Overview
Led a comprehensive review of site architecture, metadata and user interaction for a US medical association, creating a simplified navigation structure grounded in user research and traffic analysis. Delivered a restructured information architecture, metadata framework, and content governance model improving findability for members, practitioners and researchers across a large and complex digital estate.
Who This Is For
Medical associations, healthcare membership bodies, or professional organisations with 500-5,000 members managing complex digital content across member services, clinical resources, and public health information. Typically operating a website where content has grown without a coherent information architecture, creating poor findability for members, practitioners, and researchers.
The Challenge
The medical association website has grown organically over many years, accumulating content across member services, clinical guidance, research, events, and public information without a consistent structure or taxonomy. Members and practitioners cannot find what they need. Site navigation reflects internal organisational structure rather than how users think about and look for information. Analytics reveal high bounce rates and poor task completion but the organisation lacks a framework for redesigning the architecture.
What We Propose
User Research & Analytics Review - Analysis of how members, practitioners, and researchers currently use the site identifying navigation failures, search patterns, and content gaps. Information Architecture Redesign - New navigation structure and content organisation designed around user mental models and task completion rather than internal organisational structure.

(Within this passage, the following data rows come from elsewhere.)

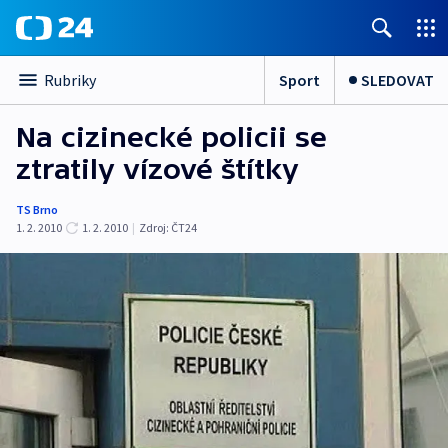
Sport
SLEDOVAT
Rubriky
Na cizinecké policii se
ztratily vízové štítky
TS Brno
1. 2. 2010
1. 2. 2010
|
Zdroj:
ČT24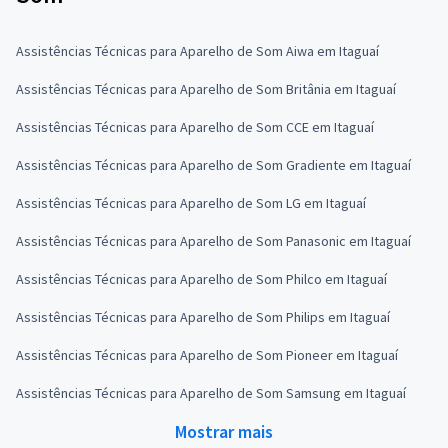
Assistências Técnicas para Aparelho de Som Aiwa em Itaguaí
Assistências Técnicas para Aparelho de Som Britânia em Itaguaí
Assistências Técnicas para Aparelho de Som CCE em Itaguaí
Assistências Técnicas para Aparelho de Som Gradiente em Itaguaí
Assistências Técnicas para Aparelho de Som LG em Itaguaí
Assistências Técnicas para Aparelho de Som Panasonic em Itaguaí
Assistências Técnicas para Aparelho de Som Philco em Itaguaí
Assistências Técnicas para Aparelho de Som Philips em Itaguaí
Assistências Técnicas para Aparelho de Som Pioneer em Itaguaí
Assistências Técnicas para Aparelho de Som Samsung em Itaguaí
Mostrar mais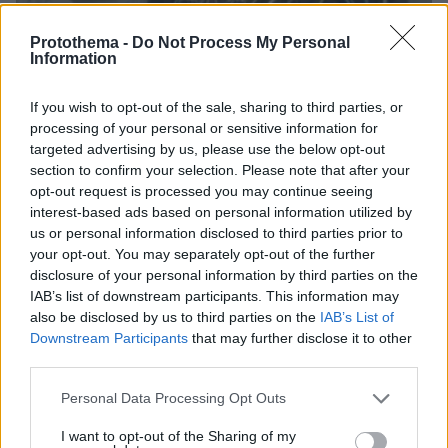
Protothema -
Do Not Process My Personal
Information
If you wish to opt-out of the sale, sharing to third parties, or
processing of your personal or sensitive information for
06.08.2026, 12:10
targeted advertising by us, please use the below opt-out
Πήγαν να κλέψουν καλώδια στον Άγιο Στέφανο, ο
section to confirm your selection. Please note that after your
ένας έπαθε ηλεκτροπληξία και έπεσε από ύψος, οι
opt-out request is processed you may continue seeing
δύο συνεργοί του τον παράτησαν νεκρό σε
interest-based ads based on personal information utilized by
αυτοκίνητο
us or personal information disclosed to third parties prior to
your opt-out. You may separately opt-out of the further
disclosure of your personal information by third parties on the
IAB’s list of downstream participants. This information may
also be disclosed by us to third parties on the
IAB’s List of
Downstream Participants
that may further disclose it to other
third parties.
Please note that this website/app uses one or more Google
Personal Data Processing Opt Outs
services and may gather and store information including but
not limited to your visit or usage behaviour. You may click to
I want to opt-out of the Sharing of my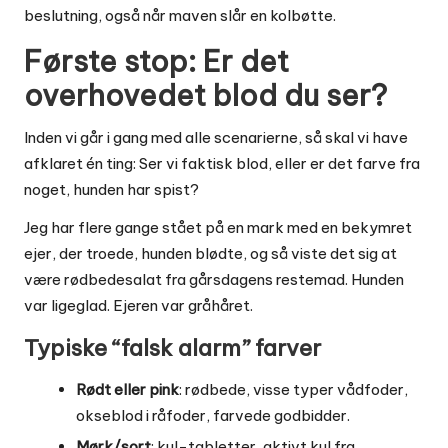
beslutning, også når maven slår en kolbøtte.
Første stop: Er det
overhovedet blod du ser?
Inden vi går i gang med alle scenarierne, så skal vi have
afklaret én ting: Ser vi faktisk blod, eller er det farve fra
noget, hunden har spist?
Jeg har flere gange stået på en mark med en bekymret
ejer, der troede, hunden blødte, og så viste det sig at
være rødbedesalat fra gårsdagens restemad. Hunden
var ligeglad. Ejeren var gråhåret.
Typiske “falsk alarm” farver
Rødt eller pink
: rødbede, visse typer vådfoder,
okseblod i råfoder, farvede godbidder.
Mørk/sort
: kul-tabletter, aktivt kul fra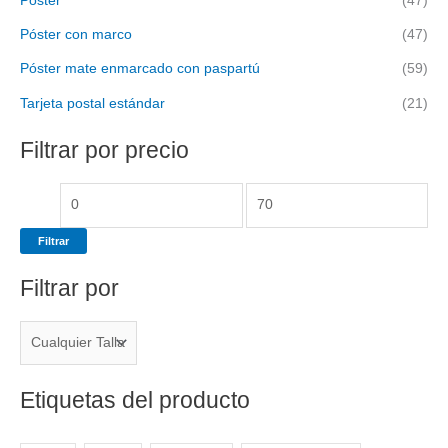
Póster
(47)
Póster con marco
(47)
Póster mate enmarcado con paspartú
(59)
Tarjeta postal estándar
(21)
Filtrar por precio
Filtrar
Filtrar por
Etiquetas del producto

Metadata Framework - Metadata schema and taxonomy enabling consistent tagging of clinical, research, member, and public content for improved search and discoverability. Content Audit & Rationalisation - Inventory of existing content identifying what to keep, consolidate, update, or retire before migration to the new architecture. Governance Model - Editorial ownership and content lifecycle management standards for maintaining architecture quality as the site continues to grow.
Why It Matters
Member experience - A website that helps members and practitioners find what they need quickly and confidently. Content findability - Navigation and taxonomy that surface the right content for the right audience at the right moment. Clinical credibility - An architecture that reflects the professionalism and authority of the association. Sustainable quality - Governance standards that maintain information architecture quality as new content is added.